*Data for review:*
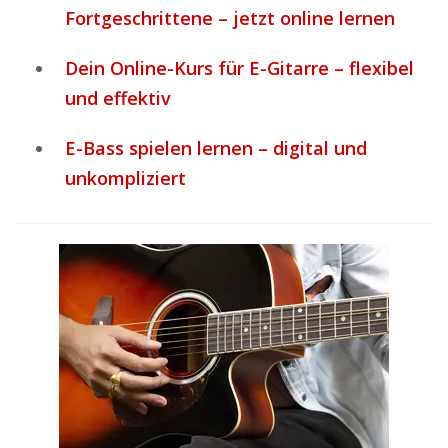
Fortgeschrittene – jetzt online lernen
Dein Online-Kurs für E-Gitarre – flexibel
und effektiv
E-Bass spielen lernen – digital und
unkompliziert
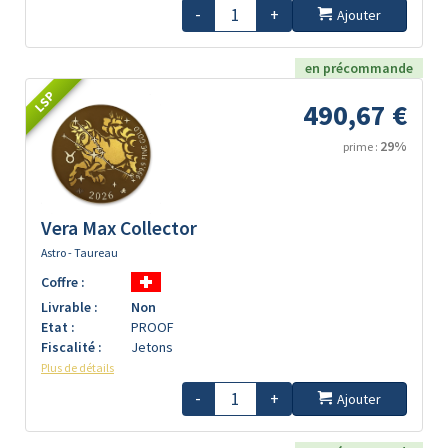
-
+
Ajouter
en précommande
LSP
490,67 €
29%
prime :
Vera Max Collector
Astro - Taureau
Coffre :
Livrable :
Non
Etat :
PROOF
Fiscalité :
Jetons
Plus de détails
-
+
Ajouter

*Required work:*
Using the entries above, find all lines with "lernen". Copy them.

*Solution to this problem:*
Fortgeschrittene – jetzt online lernen
E-Bass spielen lernen – digital und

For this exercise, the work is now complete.